> [EXERCISE OBJECTIVE]: Reproduce the following data exactly, minus any images.

> [ENTRIES SHOWN]:
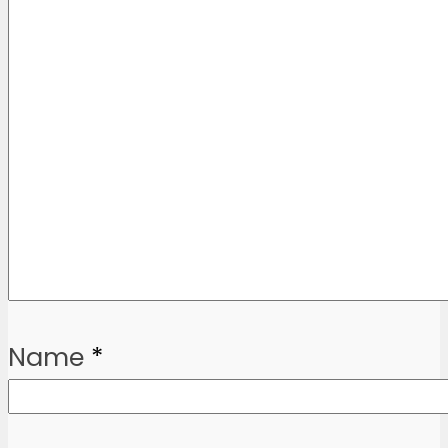
Name
*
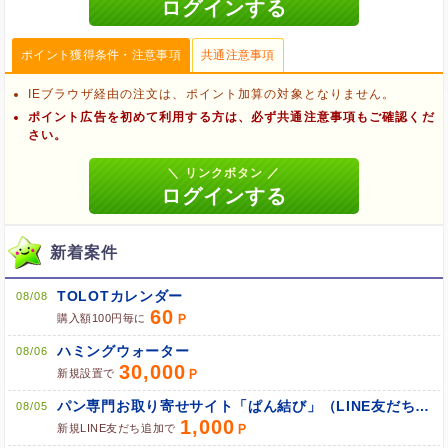
ポイント獲得条件・注意事項
共通注意事項
IEブラウザ経由の注文は、ポイント加算の対象となりません。
ポイント広告を初めて利用する方は、必ず共通注意事項もご確認くだ
さい。
新着案件
TOLOTカレンダー
08/08
60
購入額100円毎に
ハミングウォーター
08/06
ブラウザのクッキー情報を削除する
30,000
新規設置で
ブラウザのアプリ、ウィンドウ、タブを閉じる
パン専門お取り寄せサイト「ぱん結び」（LINE友だち追加）
08/05
他のサイトにアクセスする
1,000
新規LINE友だち追加で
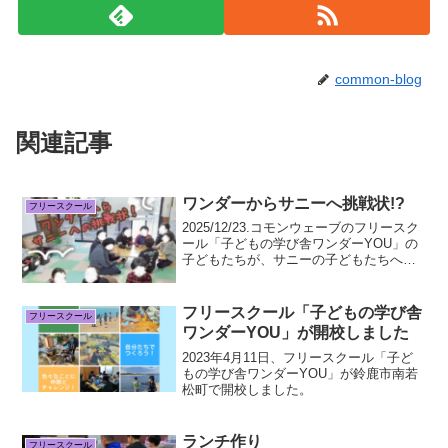
common-blog
関連記事
ワンダーからサニーへ挑戦状!?
フリースクール
2025/12/23.コモンウェーブのフリースク
ール「子どもの学び舎ワンダーYOU」の
子どもたちが、サニーの子どもたちへ挑
戦状を出しました！💪🔥ワンダーで最高
学年の子どもから1人1文ずつ味のある文
字で挑戦状を書きました✍️内容を何にす
フリースクール「子どもの学び舎
フリースクール
るか話...
ワンダーYOU」が開校しました
2023年4月11日、フリースクール「子ど
もの学び舎ワンダーYOU」が鈴鹿市南若
松町で開校しました。
ランチ作り
フリースクール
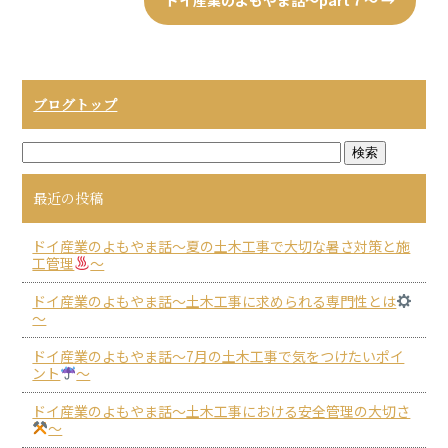
ブログトップ
最近の投稿
ドイ産業のよもやま話～夏の土木工事で大切な暑さ対策と施
工管理
～
ドイ産業のよもやま話～土木工事に求められる専門性とは
～
ドイ産業のよもやま話～7月の土木工事で気をつけたいポイ
ント
～
ドイ産業のよもやま話～土木工事における安全管理の大切さ
～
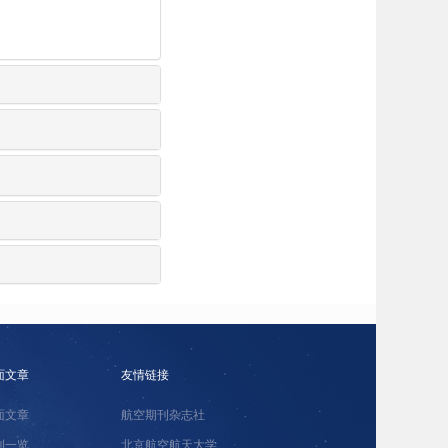
面文章
友情链接
面文章
航空期刊杂志社
刊一览
北京航空航天大学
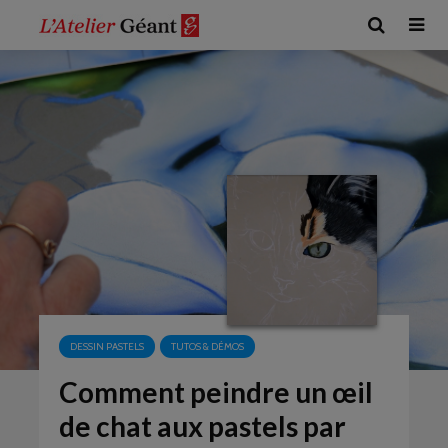
DESSIN PASTELS
TUTOS & DÉMOS
Comment peindre un œil
de chat aux pastels par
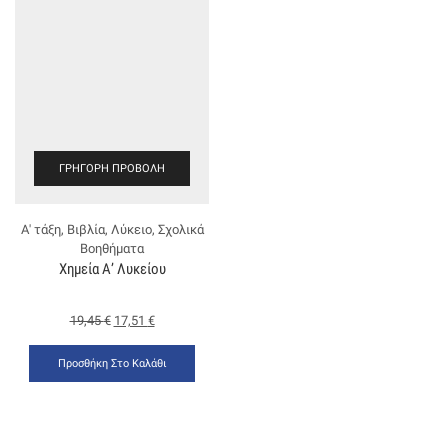
ΓΡΉΓΟΡΗ ΠΡΟΒΟΛΉ
Α' τάξη
,
Βιβλία
,
Λύκειο
,
Σχολικά
Βοηθήματα
Χημεία Α’ Λυκείου
19,45
€
17,51
€
Προσθήκη Στο Καλάθι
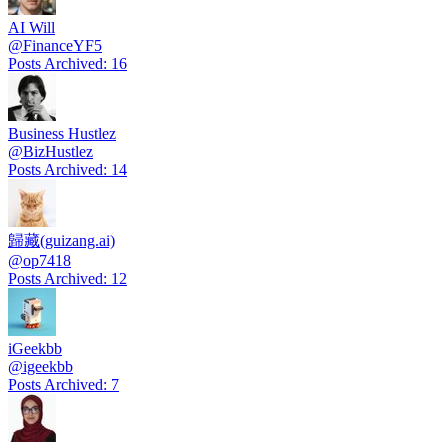
AI Will
@
FinanceYF5
Posts Archived
:
16
Business Hustlez
@
BizHustlez
Posts Archived
:
14
歸藏(guizang.ai)
@
op7418
Posts Archived
:
12
iGeekbb
@
igeekbb
Posts Archived
:
7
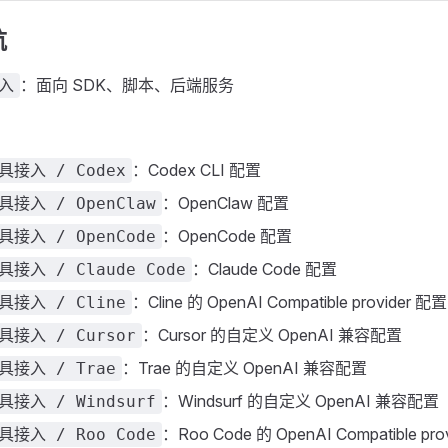
航
：面向 SDK、脚本、后端服务
入
：Codex CLI 配置
具接入 / Codex
：OpenClaw 配置
接入 / OpenClaw
：OpenCode 配置
接入 / OpenCode
：Claude Code 配置
接入 / Claude Code
：Cline 的 OpenAI Compatible provider 配置
具接入 / Cline
：Cursor 的自定义 OpenAI 兼容配置
接入 / Cursor
：Trae 的自定义 OpenAI 兼容配置
具接入 / Trae
：Windsurf 的自定义 OpenAI 兼容配置
接入 / Windsurf
：Roo Code 的 OpenAI Compatible pro
接入 / Roo Code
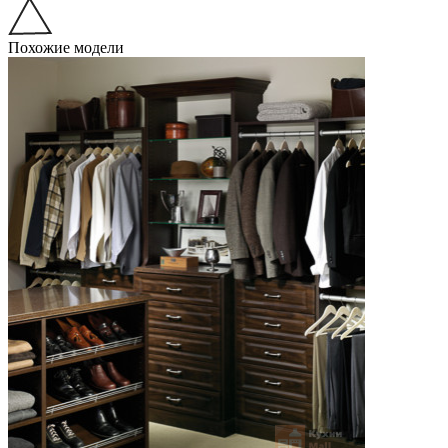
Похожие модели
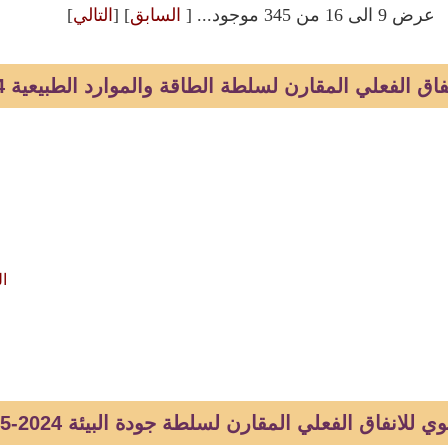
عرض 9 الى 16 من 345 موجود... [
السابق
] [
التالي
]
ق الفعلي المقارن لسلطة الطاقة والموارد الطبيعية 2024-2025
ال
 للانفاق الفعلي المقارن لسلطة جودة البيئة 2024-2025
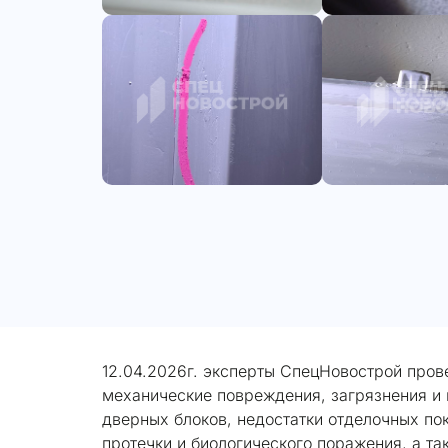
12.04.2026г. эксперты СпецНовострой пров
механические повреждения, загрязнения и 
дверных блоков, недостатки отделочных пок
протечки и биологического поражения, а та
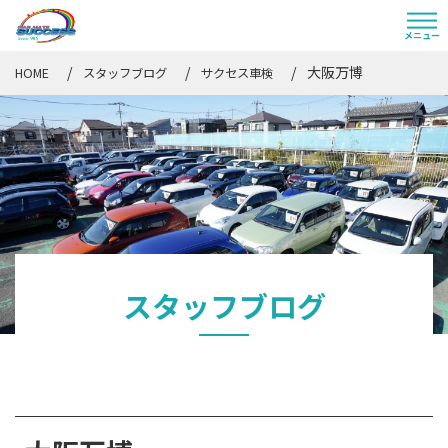
大阪万博
HOME
スタッフブログ
サクセス車検
スタッフブログ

> [ANSWER SPACE]:
Name
*
ポイント獲得条件・注意事項
共通注意事項
IEブラウザ経由の注文は、ポイント加算の対象となりません。
ポイント広告を初めて利用する方は、必ず共通注意事項もご確認くだ
さい。
新着案件
TOLOTカレンダー
08/08
60
購入額100円毎に
ハミングウォーター
08/06
ブラウザのクッキー情報を削除する
30,000
新規設置で
ブラウザのアプリ、ウィンドウ、タブを閉じる
パン専門お取り寄せサイト「ぱん結び」（LINE友だち追加）
08/05
他のサイトにアクセスする
1,000
新規LINE友だち追加で
common-blog
関連記事
ワンダーからサニーへ挑戦状!?
フリースクール
2025/12/23.コモンウェーブのフリースク
ール「子どもの学び舎ワンダーYOU」の
子どもたちが、サニーの子どもたちへ挑
戦状を出しました！💪🔥ワンダーで最高
学年の子どもから1人1文ずつ味のある文
字で挑戦状を書きました✍️内容を何にす
フリースクール「子どもの学び舎
フリースクール
るか話...
ワンダーYOU」が開校しました
2023年4月11日、フリースクール「子ど
もの学び舎ワンダーYOU」が鈴鹿市南若
松町で開校しました。
ランチ作り
フリースクール
ブログトップ
最近の投稿
ドイ産業のよもやま話～夏の土木工事で大切な暑さ対策と施
工管理
～
ドイ産業のよもやま話～土木工事に求められる専門性とは
～
ドイ産業のよもやま話～7月の土木工事で気をつけたいポイ
ント
～
ドイ産業のよもやま話～土木工事における安全管理の大切さ
～
面文章
友情链接
面文章
航空期刊杂志社
刊一览
北京航空航天大学
DESSIN PASTELS
TUTOS & DÉMOS
Comment peindre un œil
de chat aux pastels par
ΓΡΉΓΟΡΗ ΠΡΟΒΟΛΉ
Α' τάξη
,
Βιβλία
,
Λύκειο
,
Σχολικά
Βοηθήματα
Χημεία Α’ Λυκείου
19,45
€
17,51
€
Προσθήκη Στο Καλάθι
AI Will
@
FinanceYF5
Posts Archived
:
16
Business Hustlez
@
BizHustlez
Posts Archived
:
14
歸藏(guizang.ai)
@
op7418
Posts Archived
:
12
iGeekbb
@
igeekbb
Posts Archived
:
7
航
：面向 SDK、脚本、后端服务
入
：Codex CLI 配置
具接入 / Codex
：OpenClaw 配置
接入 / OpenClaw
：OpenCode 配置
接入 / OpenCode
：Claude Code 配置
接入 / Claude Code
：Cline 的 OpenAI Compatible provider 配置
具接入 / Cline
：Cursor 的自定义 OpenAI 兼容配置
接入 / Cursor
：Trae 的自定义 OpenAI 兼容配置
具接入 / Trae
：Windsurf 的自定义 OpenAI 兼容配置
接入 / Windsurf
：Roo Code 的 OpenAI Compatible pro
接入 / Roo Code
Похожие модели
عرض 9 الى 16 من 345 موجود... [
السابق
] [
التالي
]
ق الفعلي المقارن لسلطة الطاقة والموارد الطبيعية 2024-2025
ال
 للانفاق الفعلي المقارن لسلطة جودة البيئة 2024-2025
12.04.2026г. эксперты СпецНовострой пров
механические повреждения, загрязнения и 
дверных блоков, недостатки отделочных пок
протечки и биологического поражения, а та
大阪万博
HOME
スタッフブログ
サクセス車検
スタッフブログ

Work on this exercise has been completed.